Keywords: Carboxysome; Rubisco packaging; assembly; carbon fixation; cyanobacteria; protein stoichiometry.

Figure 1.. Purification and characterization of Syn7942 β-carboxysomes.

(A) Thin-section electron microscopy of a Syn7942 cell with β-carboxysomes indicated by yellow arrows (top) and the organization of genes expressing β-carboxysome proteins in the Syn7942 genome (bottom); (B) Functional diagrams of β-carboxysomes; (C) SDS-PAGE of purified β-carboxysomes from three biological replicates; (D) Electron microscopy image of isolated β-carboxysomes from Syn7942.

Figure 2.. CryoEM structures and organization of Rubisco within β-carboxysomes.

(A) A tomogram slice showing a typical beta-carboxysome. Scale bar: 50 nm. (B) The position and orientation of individual rubisco mapped back to the tomogram in (a). It contains a total of 6 layers and the layer number is defined from the core to the shell, as shown. (C) Histogram of Rubisco numbers in β-carboxysomes (n = 185). (D) The cryoET subtomogram averaged structures of Rubisco at 3.5 Å, overlapped with refined atomic model (PDB ID: 8BCM), shown in two views. (E) Zoomed-in view showing the density from CcmM, the linker protein which binds Rubisco, and zoomed-in views fitted with atomic model of CcmM SSUL (PDB ID: 6HBC) in two binding modes (upper groove and lower groove). (F) The overall atomic models of Rubisco along with 4 SSUL domains in two views. Only one binding mode is shown (upper groove). The diamond and dashed black lines indicate the fourfold axis.

Figure 3.. In situ cryo-electron tomography (cryoET) of frozen-hydrated Syn7942 cell lamella.

Yellow arrows indicate the β-carboxysome structures which possess regularly packed Rubisco in the β-carboxysome lumen. G represents large electron-dense granule. Scale bar, 200 nm.

Figure 4.. Absolute quantification of the subunit stoichiometry of Syn7942 β-carboxysomes using QconCAT standardization.

See also the content of protein oligomers per β-carboxysome in Table 1. Data are presented as means ± SD from four independent biological replicates.

Figure 5.. Schematic model of the Syn7942 β-carboxysome structure.
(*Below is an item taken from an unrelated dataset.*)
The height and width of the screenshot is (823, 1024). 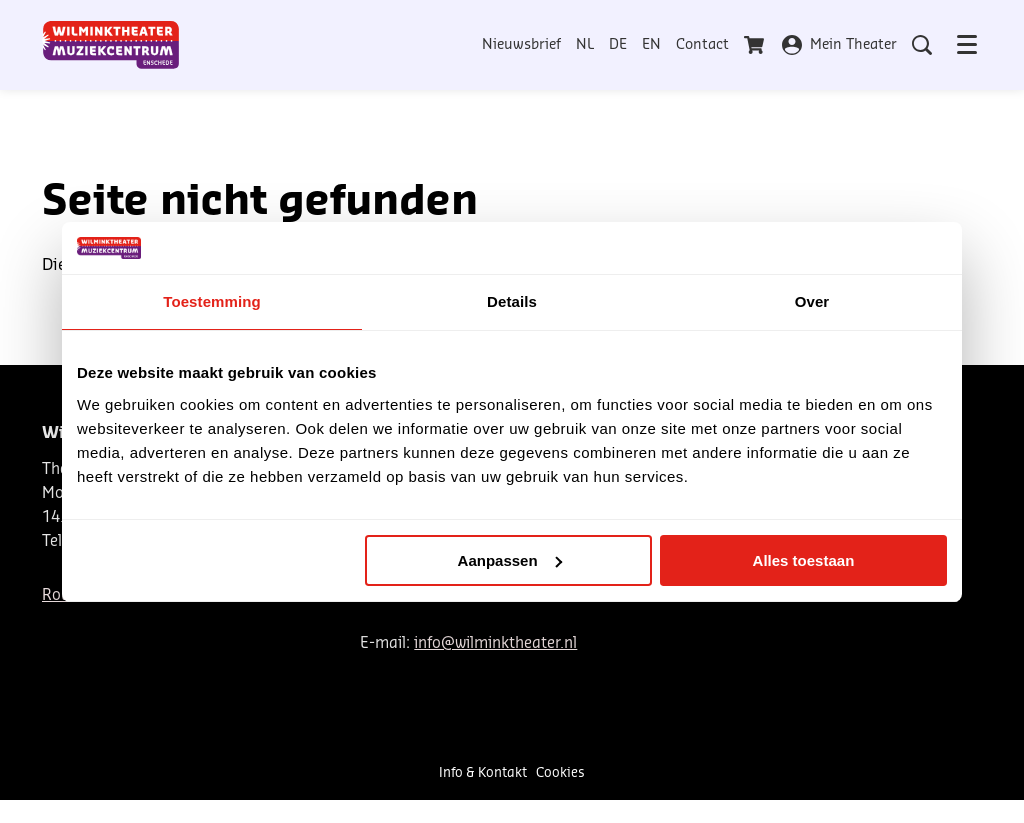 I want to click on Contact, so click(x=702, y=45).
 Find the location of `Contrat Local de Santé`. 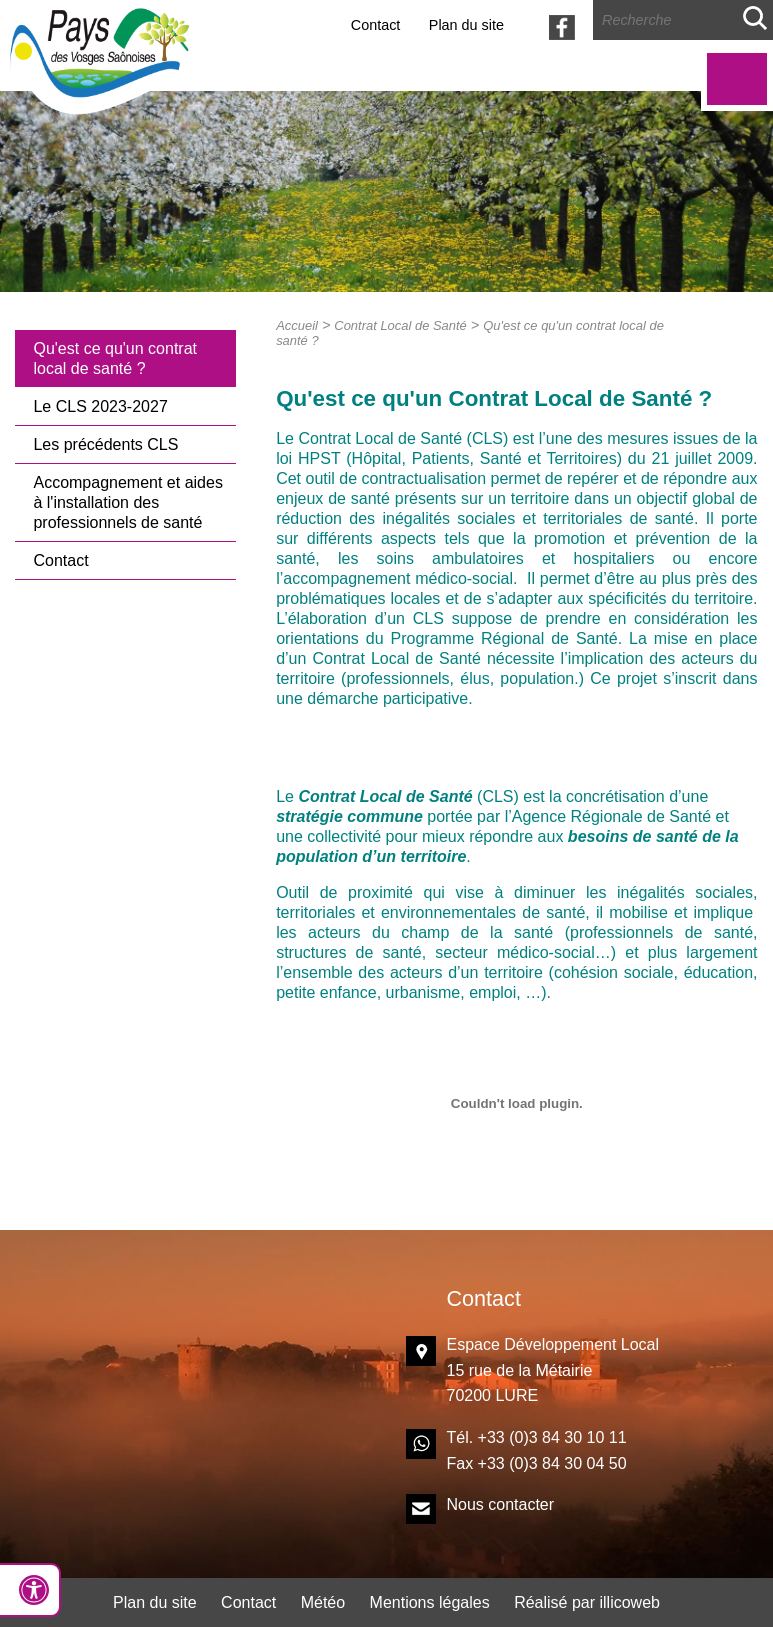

The model illustrates the interior organisation and shell facet composition determined by QconCAT-determined stoichiometry and cryoET. Rubiscos (green) are organized in multiple layers in the carboxysome. CcmN (cyan) and the N-terminus of CcmM58 (red fragment) mediate the Rubisco-shell binding. Rubiscos are crosslinked by SSUL of CcmM58 (red) and CcmM35 (orange). CcaA (brown) and RbcX (purple) are co-encapsulated with the Rubisco matrix. On the shell, CcmK3, CcmK4, CcmO, and CcmP are integrated into the facets formed predominantly by CcmK2 hexamers. The vertexes are partially capped by CcmL pentamers.